Transient Receptor Potential Vanilloid Type 1 Receptors in Hypertensive Renal Damage
A Promising Therapeutic Target?
In the development and progression of hypertensive organ damage, hemodynamic factors such as high pressure, turbulent flow, and shear stress are thought to cause endothelial dysfunction and vascular remodeling. Nephrosclerosis may eventually result from a complex cascade of inflammatory and fibrotic processes. Research on novel therapeutic targets has, therefore, focused on regulatory systems that play a significant role for the regulation of blood pressure and volume homeostasis, as well as for modulating inflammation or fibrosis. The autonomic innervation of the kidney may be such a regulatory system but has been difficult to study at the molecular level.

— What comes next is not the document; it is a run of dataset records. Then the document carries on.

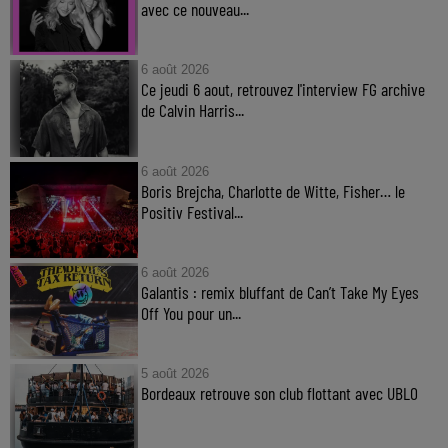
avec ce nouveau...
6 août 2026
Ce jeudi 6 aout, retrouvez l'interview FG archive
de Calvin Harris...
6 août 2026
Boris Brejcha, Charlotte de Witte, Fisher… le
Positiv Festival...
6 août 2026
Galantis : remix bluffant de Can’t Take My Eyes
Off You pour un...
5 août 2026
Bordeaux retrouve son club flottant avec UBLO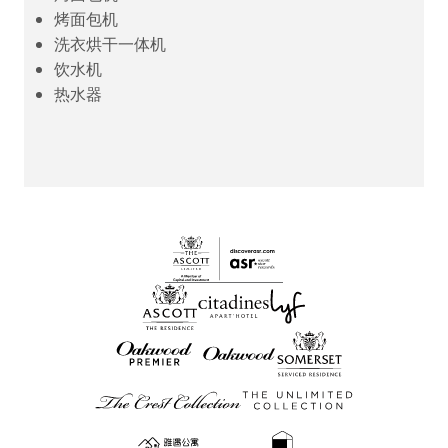
烤面包机
洗衣烘干一体机
饮水机
热水器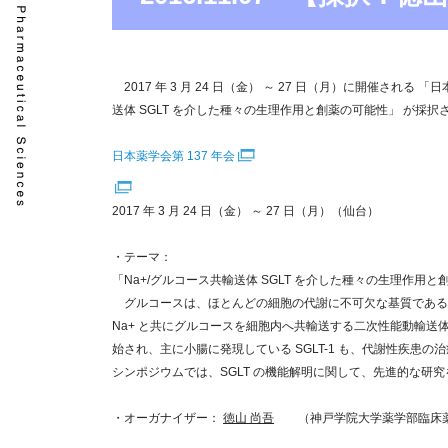
2017 年 3 月 24 日（金） ～ 27 日（月）に開催され
送体 SGLT を介した種々の生理作用と創薬の可能性」 が採択
日本薬学会第 137 年会
2017 年 3 月 24 日（金） ～ 27 日（月）（仙台）
・テーマ：
「Na+/グルコース共輸送体 SGLT を介した種々の生理作用
グルコースは、ほとんどの細胞の代謝に不可欠な基質である。グルコース
Na+ と共にグルコースを細胞内へ共輸送する二次性能動輸送体
始され、主に小腸に発現している SGLT-1 も、代謝性疾患
シンポジウムでは、SGLT の機能解明に関して、先進的な研
・オーガナイザー：
徳山 尚吾
（神戸学院大学薬学部臨床薬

This issue of Hypertension contains a report by Wang et al1 that is an important step forward in that regard. The authors studied the transient receptor potential vanilloid type 1 (TRPV1) receptor, a member of the mammalian transient receptor potential channel superfamily. Transient receptor potential channels mediate the transmembrane flux of cations down their electrochemical gradients, thereby raising intracellular Ca2+ and Na+ concentrations and depolarizing the cell.2 The TRPV1 channel was identified by expression cloning using the hot pepper–derived vallinoid compound capsaicin as a ligand and is, therefore, referred to as the capsaicin or vallinoid receptor. TRPV1 channels are mainly expressed on a subset of primary afferent neurons, with unmyelinated (C-fibers) or thinly myelinated axons (Aδ-fibers). TRPV1 channels are not only sensitive to capsaicin but can be stimulated by thermal, acidic, chemical, or mechanical factors,3 as well as endogenous arachidonic acid derivates, such as anandamide.4
Wang et al1 demonstrated in a mouse model of deoxycorticosterone acetate (DOCA)-salt hypertension that deletion of TRPV1 receptors, using TRPV1-null mutant (TRPV1−/−) mice, exaggerates renal damage. DOCA-salt hypertension led to albuminuria, glomerulosclerosis, tubulointerstitial injury, and fibrosis, all of which were more severe in DOCA-salt–treated TRPV1−/− mice than in TRPV1+/+ mice. Remarkably, TRPV1−/− mice and wild-type controls developed the same degree of hypertension when treated with DOCA-salt. Although the underlying mechanisms by which TRPV1 deletion leads to exaggerated renal damage remain unclear, this important study opens an interesting discussion and warrants further fundamental research work.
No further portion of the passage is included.